Purification of cytosolic fraction and quantification of mtDNA by qPCR
Pietro De Camilli, Will Hancock-Cerutti, Zheng Wu, Gerald S. Shadel
Abstract
This protocol describes the purification of a cytosolic fraction depleted of membrane from cultured cells, and the quantification of mitochondrial DNA (mtDNA) in this fraction by qPCR.
Attachments
Steps
Cell culture and purification of cytosolic fraction
Plate HeLa cells in DMEM 15cm plates (3.5 x 106 cells per plate).

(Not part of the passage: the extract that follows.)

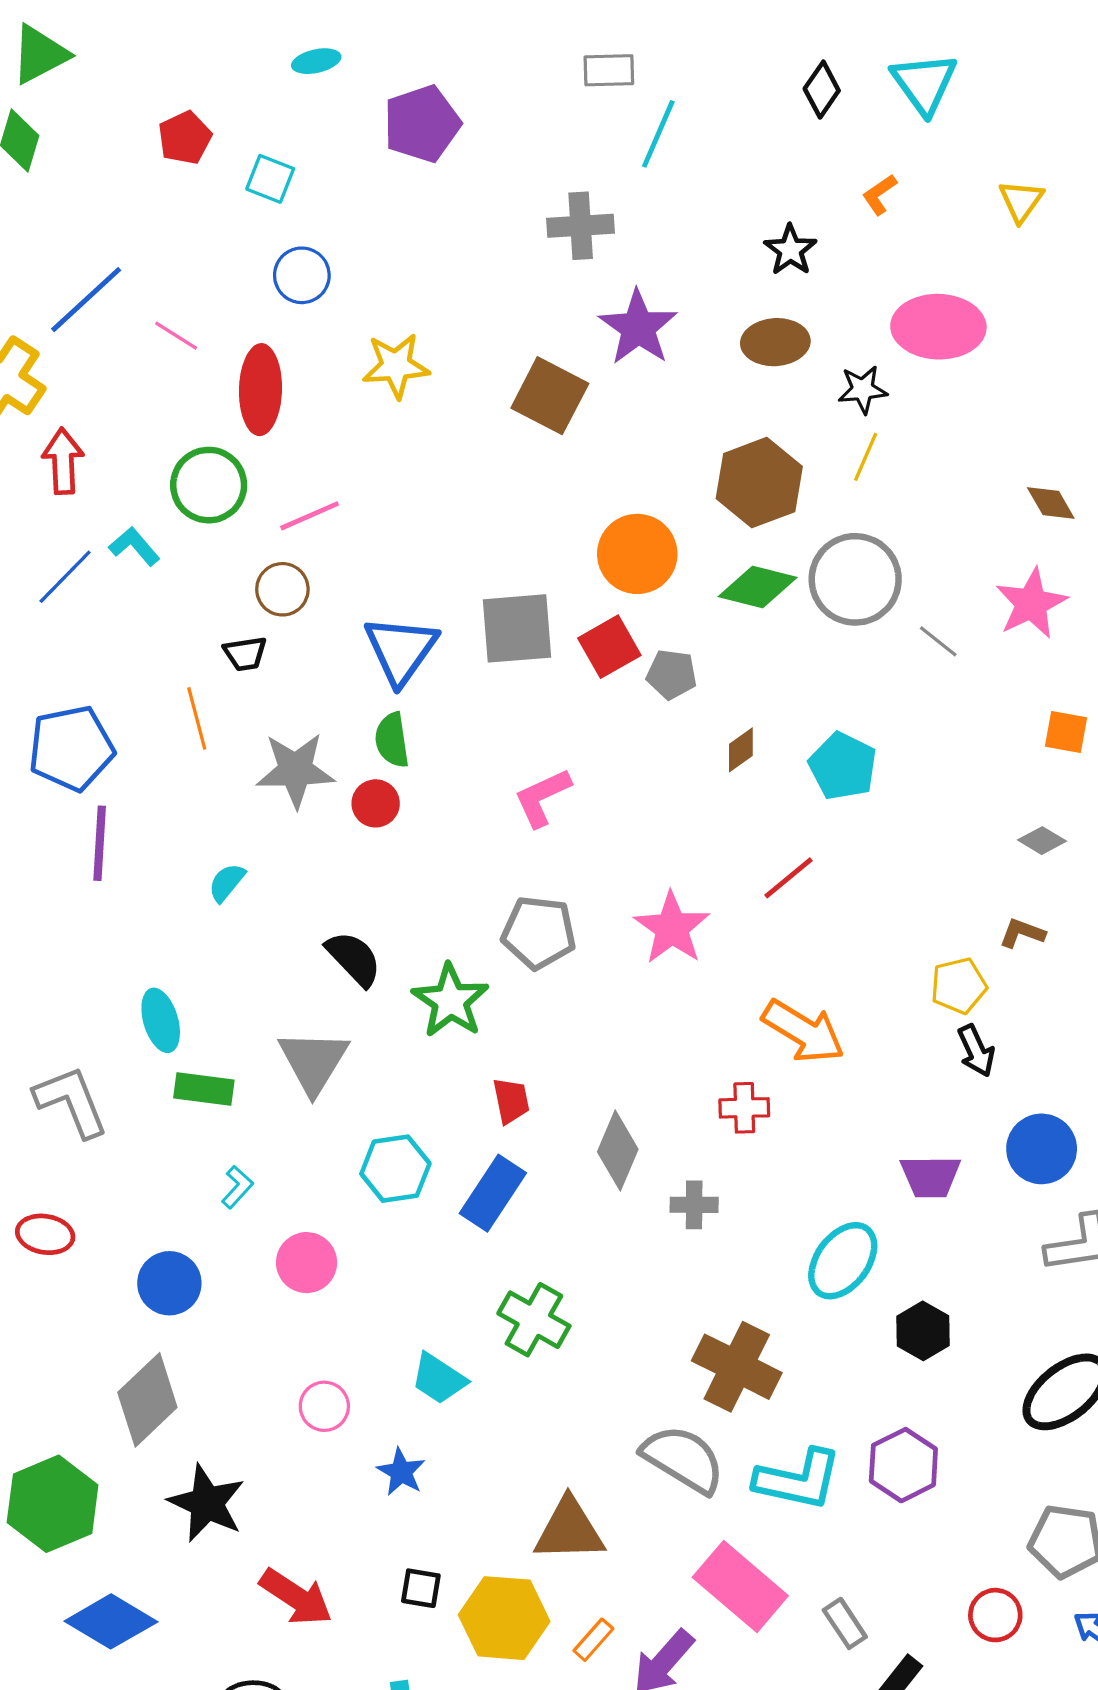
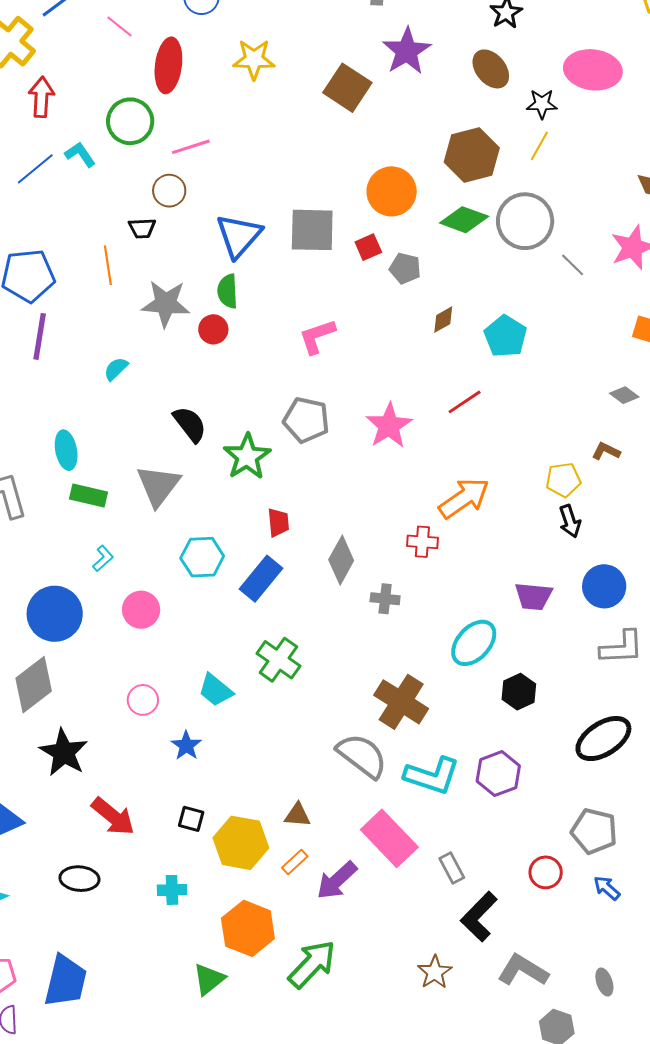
brown ellipse: (775, 342) -> (491, 69), turned 48
red square: (609, 647) -> (368, 247), size x0.7
orange arrow: (803, 1031) -> (464, 498), turned -72
blue circle: (169, 1283) -> (55, 614), size x1.4
brown triangle: (569, 1530) -> (297, 815), moved, size x0.6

The following day, prepare cytosolic buffer with fresh digitonin.
Prepare lysis buffer.
Trypsinize cells and centrifuge at 1500rpm,0h 0m 0s for 0h 5m 0s at22°C.
Resuspend cells in PBS and count cells.
Collect the same number of cells from each genotype (5 x 106) and centrifuge at 1500rpm,0h 0m 0s for 0h 5m 0s at 22°C.
Resuspend cells in 1mL PBS and transfer 50µL to a prechilled Eppendorf another (WCE). Keep On ice.
Transfer the remaining 950µL to a prechilled Eppendorf and centrifuge at 4500rpm,0h 0m 0s for 0h 5m 0s at 22°C.
Remove supernatant and resuspend pellet in 500µL cytosolic buffer.
Rotate for 0h 10m 0s at 4°C.
Centrifuge extract at 980x g,0h 0m 0s for 0h 3m 0s at 4°C. Transfer supernatant to new Eppendorf tube and save pellet for analysis (Pel).
Centrifuge supernatant at 17000x g,0h 0m 0s for 0h 10m 0s at 4°C.
Collect supernatant (Cyt).
Purify DNA from WCE and Cyt fractions using DNeasy Kit (Qiagen).
Measure DNA concentration and dilute samples 1:10.
qPCR
Combine 10µL SYBR Green Master Mix (BioRad) with 6.78µL Sterile Water (American Bio) per sample.
Combine 16.78µL diluted SYBR Green Master Mix with 0.61µL each of 10micromolar (µM) forward and reverse primers per sample. Pipette this mixture into wells of 96-well qPCR plate. Perform at least two technical replicates for each sample.
Pipette 2µL of diluted DNA from step 15 in well with SYBR Green Master Mix.
Cover plate with Optical Adhesive Covers (Applied Biosystems).
Spin down plate in table top centrifuge.
Run qPCR in CFX96 Real-Time System (BioRad) using the following protocol:
| A | B | C |
|---|---|---|
| 95 ˚C | 3 min | |
| 95 ˚C | 10 sec | Repeat 39x |
| 55 ˚C | 10 sec | |
| 72˚C | 30 sec | |
| 95 ˚C | 10 sec | |
| 65 ˚C | 5 sec | |
| 95 ˚C | 5 sec |
Data analysis
Subtract the nuclear gene (hB2M) mean threshhold cycle (Ct) values from WCE samples from mtDNA amplicon of interest mean Ct values from Cyt samples to calculate ΔCt.
Subtract the ΔCt of the control sample from each sample ΔCt to calculate the ΔΔCt value.
Calculate relative expression using the 2−ΔΔCt method.
WT mtDNA abundance was given a value of 1.